OPC A&E conditions contain many individual properties. When you select the option to , it will result in multiplying the number of A&E conditions by 50 or more. So, an A&E server with 1000 conditions could multiply to 50,000 data points or more when that option is selected.
The per-point transmission size for DHTP is approximately 60 bytes plus the length of the data point name. The tag name is UTF-8 encoded, so for names that can be represented in the 7-bit ASCII character set, that is 1 byte per character. Where possible the DataHub program combines point transmissions into single TCP/IP packets to reduce TCP header overhead, up to 1 kB in size.
The DataHub program does not transmit all points. It transmits only those that have changed since the previous scan. Consequently, the size of an OPC scan group does not matter. The important calculation is how many points within the scan group change with each scan. You can see the point transmission rate in the DataHub "View Connections" window.
If the data transmission is write-only then there is no acknowledgement back from the server. If the data transmission is read/write then the server will send back an equivalent message for every point change, effectively doubling the bandwidth requirement.

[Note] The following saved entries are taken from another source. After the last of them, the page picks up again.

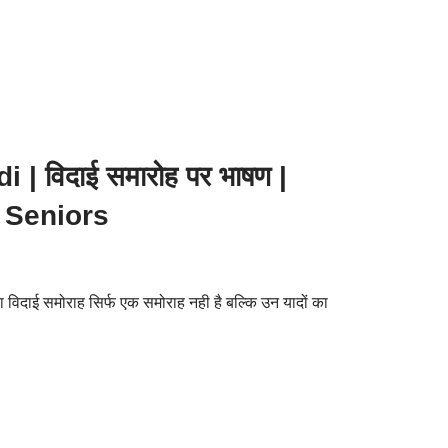
| विदाई समारोह पर भाषण |
 Seniors
 विदाई समोराह सिर्फ एक समोराह नही है बल्कि उन यादों का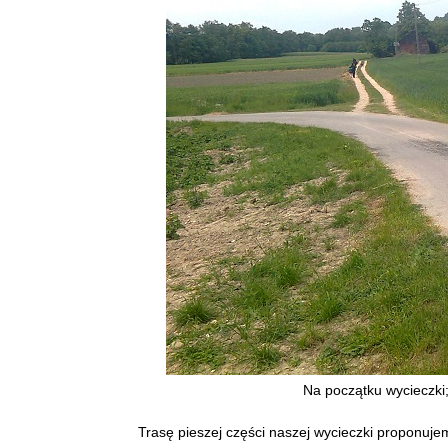
Na początku wycieczki; 
Trasę pieszej części naszej wycieczki proponuj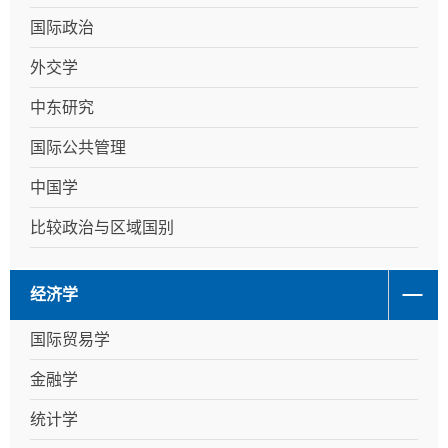
国际政治
外交学
中东研究
国际公共管理
中国学
比较政治与区域国别
经济学
国际贸易学
金融学
统计学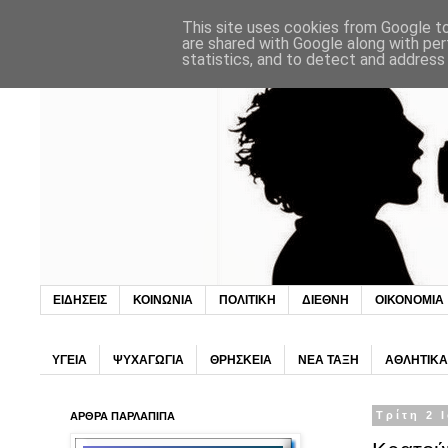
This site uses cookies from Google to 
are shared with Google along with per
statistics, and to detect and address
ΕΙΔΗΣΕΙΣ
ΚΟΙΝΩΝΙΑ
ΠΟΛΙΤΙΚΗ
ΔΙΕΘΝΗ
ΟΙΚΟΝΟΜΙΑ
ΥΓΕΙΑ
ΨΥΧΑΓΩΓΙΑ
ΘΡΗΣΚΕΙΑ
ΝΕΑ ΤΑΞΗ
ΑΘΛΗΤΙΚΑ
ΑΡΘΡΑ ΠΑΡΛΑΠΙΠΑ
Τρίτη 2 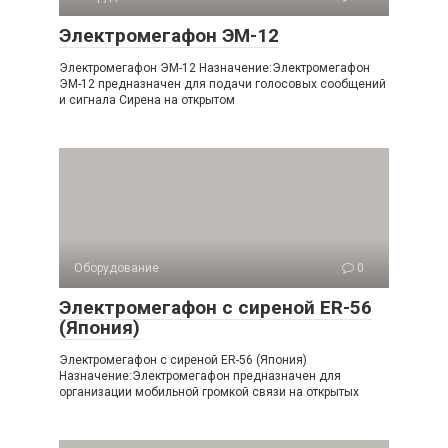
Электромегафон ЭМ-12
Электромегафон ЭМ-12 Назначение:Электромегафон
ЭМ-12 предназначен для подачи голосовых сообщений
и сигнала Сирена на открытом
Оборудование
0
Электромегафон с сиреной ER-56
(Япония)
Электромегафон с сиреной ER-56 (Япония)
Назначение:Электромегафон предназначен для
организации мобильной громкой связи на открытых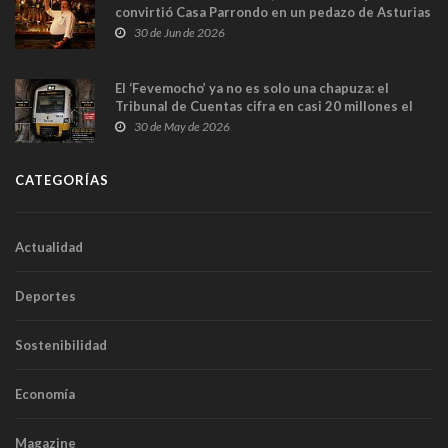
convirtió Casa Parrondo en un pedazo de Asturias
en Madrid
30 de Jun de 2026
El ‘Fevemocho’ ya no es solo una chapuza: el
Tribunal de Cuentas cifra en casi 20 millones el
sobrecoste de los trenes que no cabían por los
30 de May de 2026
túneles
CATEGORÍAS
Actualidad
Deportes
Sostenibilidad
Economía
Magazine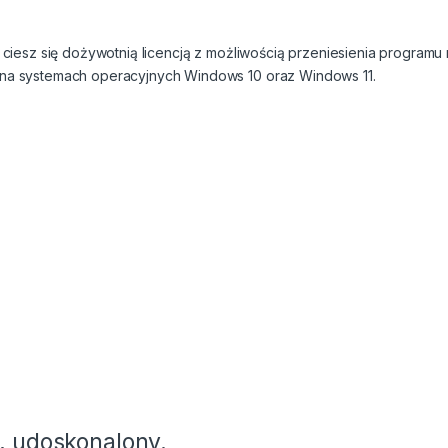
i ciesz się dożywotnią licencją z możliwością przeniesienia programu
 na systemach operacyjnych Windows 10 oraz Windows 11.
, udoskonalony.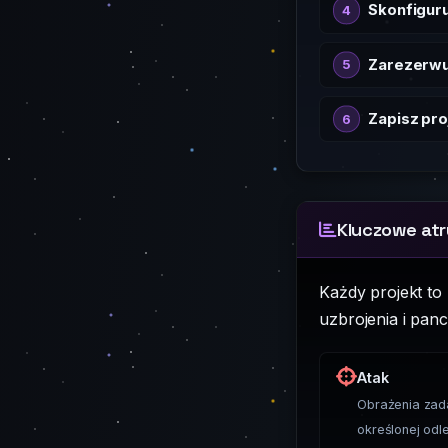
Skonfiguru
Zarezerwu
Zapisz pro
Kluczowe atr
Każdy projekt to
uzbrojenia i panc
Atak
Obrażenia zada
określonej odle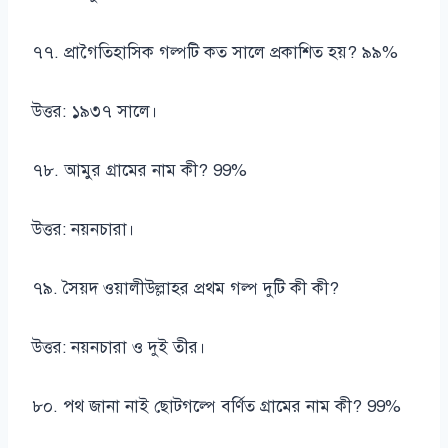
৭৭. প্রাগৈতিহাসিক গল্পটি কত সালে প্রকাশিত হয়? ৯৯%
উত্তর: ১৯৩৭ সালে।
৭৮. আমুর গ্রামের নাম কী? 99%
উত্তর: নয়নচারা।
৭৯. সৈয়দ ওয়ালীউল্লাহর প্রথম গল্প দুটি কী কী?
উত্তর: নয়নচারা ও দুই তীর।
৮০. পথ জানা নাই ছোটগল্পে বর্ণিত গ্রামের নাম কী? 99%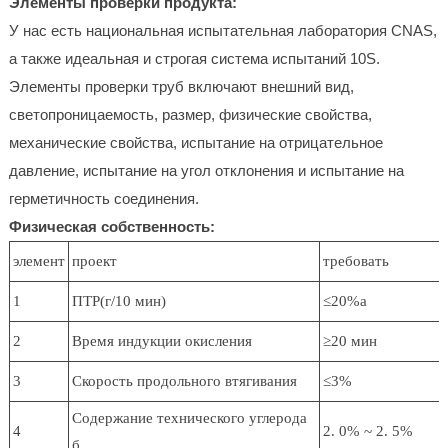
Элементы проверки продукта:
У нас есть национальная испытательная лаборатория CNAS,
а также идеальная и строгая система испытаний 10S.
Элементы проверки труб включают внешний вид,
светопроницаемость, размер, физические свойства,
механические свойства, испытание на отрицательное
давление, испытание на угол отклонения и испытание на
герметичность соединения.
Физическая собственность:
элемент
проект
требовать
1
ПТР(г/10 мин)
≤20%а
2
Время индукции окисления
≥20 мин
3
Скорость продольного втягивания
≤3%
Содержание технического углерода
4
2. 0% ~ 2. 5%
б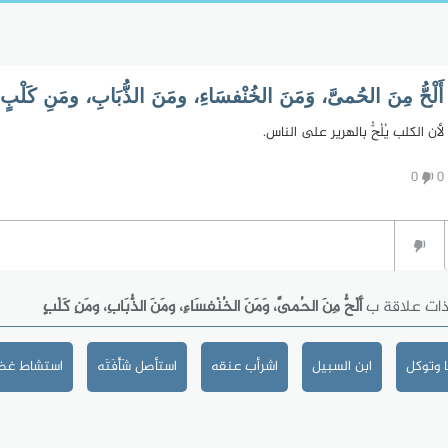
أَلْحُّ مِنَ الحُمىَّ، وَمَنَ الخُنْفسَاءِ، ومَنَ الذُّبَابِ، ومَنِ كَلْبٍ
لأن الكلب يُلُحُّ بالهرير على الناس.
0
0
ذات علاقة ب
أَلْحُّ مِنَ الحُمىَّ، وَمَنَ الخُنْفسَاءِ، ومَنَ الذُّبَابِ، ومَنِ كَلْبٍ
 وتوكل
ابن السبيل
اشرأب عنقه
استأصل شَأْفَتَه
استشاط غضب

There is some overhead in SSL when the connection is established—typically around 10 kB. Once the connection is established there is about a 2% increase in bandwidth. The biggest overhead is when establishing the connection, not during data transmission.

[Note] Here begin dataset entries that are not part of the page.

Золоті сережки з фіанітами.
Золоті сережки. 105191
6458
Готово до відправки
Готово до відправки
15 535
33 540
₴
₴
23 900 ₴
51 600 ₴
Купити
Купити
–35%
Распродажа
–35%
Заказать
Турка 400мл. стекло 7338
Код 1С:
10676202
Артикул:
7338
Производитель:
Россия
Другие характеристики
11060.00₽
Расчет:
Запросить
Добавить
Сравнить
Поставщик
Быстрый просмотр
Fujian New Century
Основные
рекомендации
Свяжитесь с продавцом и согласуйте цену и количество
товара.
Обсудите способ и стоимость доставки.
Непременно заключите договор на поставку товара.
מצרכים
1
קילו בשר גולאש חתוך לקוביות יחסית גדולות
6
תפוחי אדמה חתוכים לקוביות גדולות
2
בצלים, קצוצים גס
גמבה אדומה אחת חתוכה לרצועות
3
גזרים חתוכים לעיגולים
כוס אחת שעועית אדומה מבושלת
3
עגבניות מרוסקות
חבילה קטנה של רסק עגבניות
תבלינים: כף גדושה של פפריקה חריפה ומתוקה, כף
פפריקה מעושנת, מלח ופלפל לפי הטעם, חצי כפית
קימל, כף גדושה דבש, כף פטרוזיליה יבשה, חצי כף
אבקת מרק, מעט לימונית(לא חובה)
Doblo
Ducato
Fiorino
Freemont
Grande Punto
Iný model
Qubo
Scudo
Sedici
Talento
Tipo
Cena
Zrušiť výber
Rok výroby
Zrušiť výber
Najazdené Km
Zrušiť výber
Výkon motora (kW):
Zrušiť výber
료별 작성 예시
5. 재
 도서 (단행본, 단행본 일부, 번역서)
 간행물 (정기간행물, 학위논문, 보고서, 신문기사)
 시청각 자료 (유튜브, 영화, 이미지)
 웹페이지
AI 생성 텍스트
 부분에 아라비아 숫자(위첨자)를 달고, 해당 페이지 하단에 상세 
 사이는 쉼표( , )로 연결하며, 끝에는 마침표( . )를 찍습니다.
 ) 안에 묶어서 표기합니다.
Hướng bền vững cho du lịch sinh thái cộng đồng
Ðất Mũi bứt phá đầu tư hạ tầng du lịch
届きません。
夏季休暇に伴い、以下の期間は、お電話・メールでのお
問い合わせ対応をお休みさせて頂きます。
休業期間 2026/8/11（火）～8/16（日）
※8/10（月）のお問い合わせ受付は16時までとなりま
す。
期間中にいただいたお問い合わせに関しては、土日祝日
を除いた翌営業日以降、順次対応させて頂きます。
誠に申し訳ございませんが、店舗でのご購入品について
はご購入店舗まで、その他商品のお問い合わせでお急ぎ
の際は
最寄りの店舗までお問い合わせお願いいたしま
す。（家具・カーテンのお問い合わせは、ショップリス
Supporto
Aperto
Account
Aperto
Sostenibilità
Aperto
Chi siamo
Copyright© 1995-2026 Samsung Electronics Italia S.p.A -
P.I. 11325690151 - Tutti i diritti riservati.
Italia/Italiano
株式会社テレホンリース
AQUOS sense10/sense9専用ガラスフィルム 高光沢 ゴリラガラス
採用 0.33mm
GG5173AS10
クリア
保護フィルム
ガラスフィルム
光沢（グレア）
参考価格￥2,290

Tunneling takes advantage of the TCP/IP buffer to smooth changes in network speed. The buffer is set to 8 kB, which roughly translates into about 100 data point messages. If this buffer fills, you will see that manifest in the DataHub Connection Viewer as an increment to the "Blocked" counter for the connection. If a data point value changes while the connection is blocked, the oldest value for that point is dropped, and the Dropped counter in the connection viewer will increment. If the Dropped counter remains at zero then all data point changes are successfully being transmitted through the tunnel. If the Blocked counter is increasing then the average data rate is faster than the network can handle.
There are no hard limits in the MQTT Broker on the number of connections or topics. The message size limit follows the MQTT specification, which is 256 MB. For values that will be stored in a DataHub instance, that maximum is 128 MB. Large messages will result in large RAM use, as each message is stored a minimum of twice (once in the DataHub engine and once in the MQTT Broker), and will be copied during transmission, possibly resulting temporarily in several more copies.